The Wrangell interim borough manager’s three-month term started at the beginning of the month. He says his main goal is to help focus efforts on a few of Wrangell’s most pressing municipal projects.
While new to the position of borough manager, Jeff Good isn’t new to Wrangell itself — his wife is from Wrangell, and he first visited the island with her in the late 1990s.
“Since then, I’ve been back to Wrangell pretty much every summer for the Fourth of July, or some other time during the summer to spend time with friends and family here,” Good explains.
He grew up in New Mexico, and started his career in the U.S. Coast Guard just out of high school, attending the Coast Guard Academy in New London, Connecticut.
Good says he didn’t go to the academy intending to become a civil engineer. He initially thought he’d study ocean engineering and marine science. But after attending a job fair, he changed his mind. Good majored in civil engineering in his undergrad, and got his master’s in civil engineering at the University of Illinois and a master’s of engineering management from Duke in North Carolina.
In 1997, he was stationed in Juneau, where he met his wife Christy. He says he started out in the design side of engineering.
“As I progressed in my career, it kind of led back over into the public works side: facility management,” he explains. “I really enjoyed facility management, I enjoyed being able to work with customers, and then part of it too is you’re there and you get to see the projects all the way from start to completion. I really enjoyed that part of it, and the interaction with everyone as well when you’re actually the facility engineer.”
Good is a licensed professional engineer and facilities engineer in the state of Alaska. He retired from the Coast Guard last year, and moved to Wrangell with his family. Plenty of factors went into the decision, he says, but Wrangell’s amenities were a draw.
“For someone who likes golf, and Wrangell as a golf course, that’s definitely an attraction for me,” he says with a laugh: “And that was one of the factors coming back to Wrangell is ‘Alright, which Southeast towns have golf courses?’”
Even before the position of interim borough manager opened up, Good says he was keeping tabs on projects around town, so nothing’s been too big of a surprise in his first couple of weeks on the job: “Over the past year, being an engineer, I’ve been kind of tracking [the projects,] and those types of things typically catch my eye, so I don’t know if there are any big surprises.”
Good says the focus is simple: “Obviously, a couple of things that we’re working on and continue to work on is the water treatment plant, and then the public safety building. So those two things, looking get a little bit more into depth into those and what those issues are.”
Other than the focus on those two pivotal community projects — the water treatment plant and public safety building — Good says his goal is to help city staff narrow down the focus on design efforts for projects around town.

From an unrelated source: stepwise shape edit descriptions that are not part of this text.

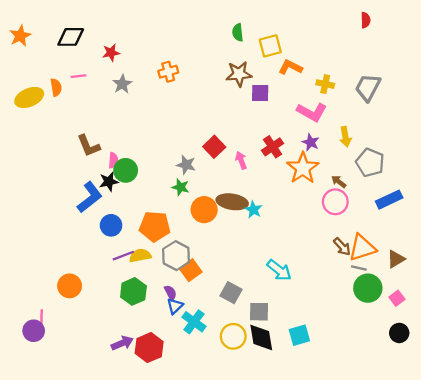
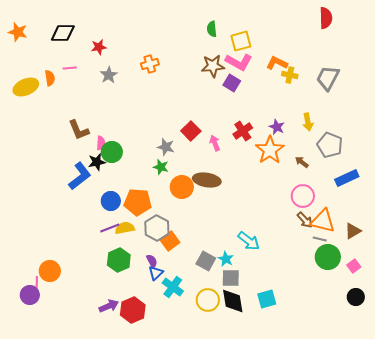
red semicircle: (366, 20) -> (326, 18), size x1.5
orange star: (20, 36) -> (18, 32), turned -30
orange L-shape: (290, 67) -> (277, 63), moved
purple square: (260, 93) -> (232, 83), turned 30
pink L-shape: (312, 112) -> (239, 62), moved
pink circle: (335, 202) -> (303, 196), moved
cyan star: (253, 210) -> (226, 259), moved
blue circle: (111, 225) -> (111, 201), moved
orange triangle: (362, 248) -> (323, 221), turned 32
orange circle: (70, 286) -> (50, 271), moved

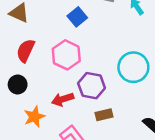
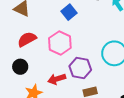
red semicircle: (26, 51) -> (27, 39), turned 36

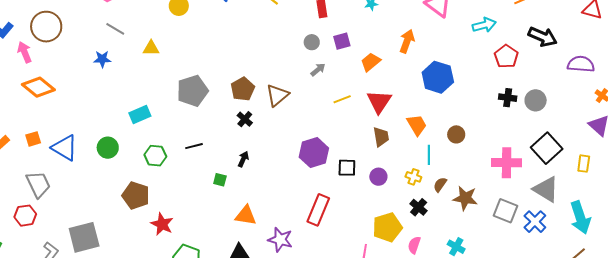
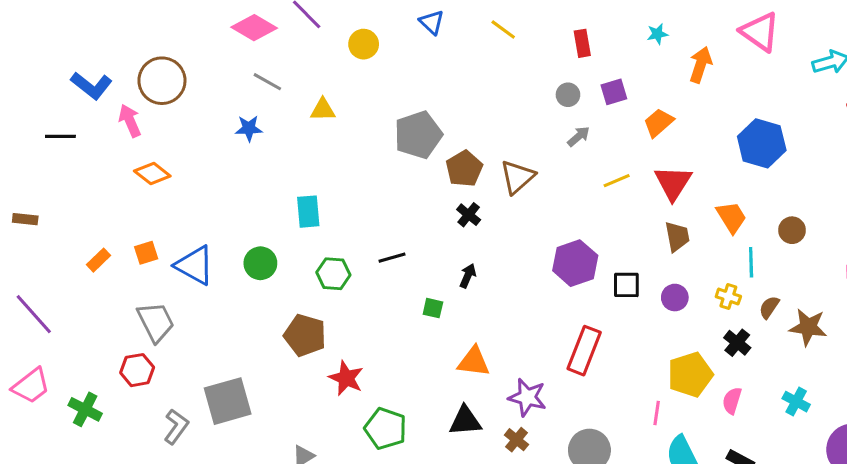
orange arrow: (407, 41) -> (701, 65), moved
orange diamond: (38, 87) -> (152, 174), size x0.7
gray pentagon: (192, 91) -> (418, 135), moved
cyan rectangle: (140, 115) -> (308, 212), turned -70

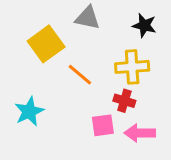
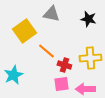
yellow cross: (132, 67) -> (90, 58), moved
red cross: (124, 101) -> (64, 65), moved

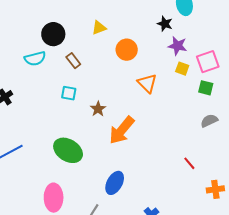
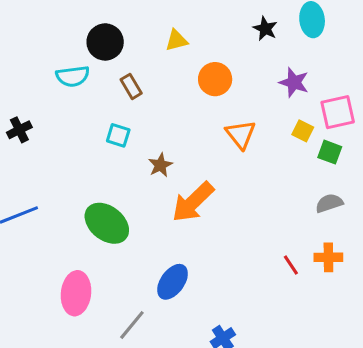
black star: (165, 24) -> (265, 29), moved
yellow square: (182, 69) -> (303, 131), moved
orange cross: (215, 189) -> (328, 257), moved

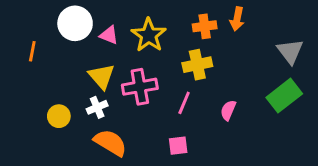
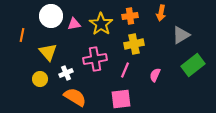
orange cross: (205, 26) -> (130, 16), moved
pink triangle: (109, 35) -> (74, 24), turned -32
gray triangle: (290, 51) -> (181, 35), moved, turned 36
yellow triangle: (102, 76) -> (48, 52), moved
pink square: (178, 146) -> (121, 99), size x1.5

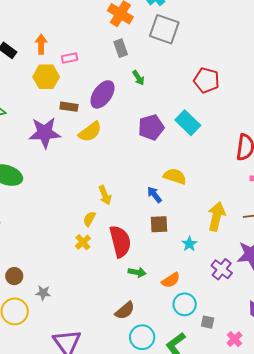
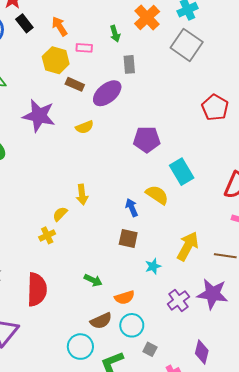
orange arrow: (41, 44) -> (60, 26), turned -48
gray rectangle: (121, 48) -> (129, 64), moved
green arrow: (138, 78) -> (115, 34), moved
brown rectangle: (69, 107) -> (75, 84), moved
cyan rectangle: (188, 123) -> (182, 172), moved
yellow semicircle: (90, 132) -> (85, 127), size x0.7
red semicircle: (120, 241) -> (37, 289), moved
brown semicircle: (125, 311) -> (101, 321), moved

“That can be challenging,” Good admits, continuing: “The assembly really decides that; they’re the ones who make the decisions on what that focus is, but [my job is] working with the assembly, and then also working with the staff to help clarify, so that if I don’t get the full-time position, that person coming in has a little bit more focus on what to look at.”
Good applied for both the interim and regular borough manager jobs, and says he’s interested in staying on if he’s hired for the long-term job.
Reading the job description for the position, Good says he felt it would be a good fit, considering his experience. Being the commanding officer of a Coast Guard base is actually pretty similar to running a city, he says.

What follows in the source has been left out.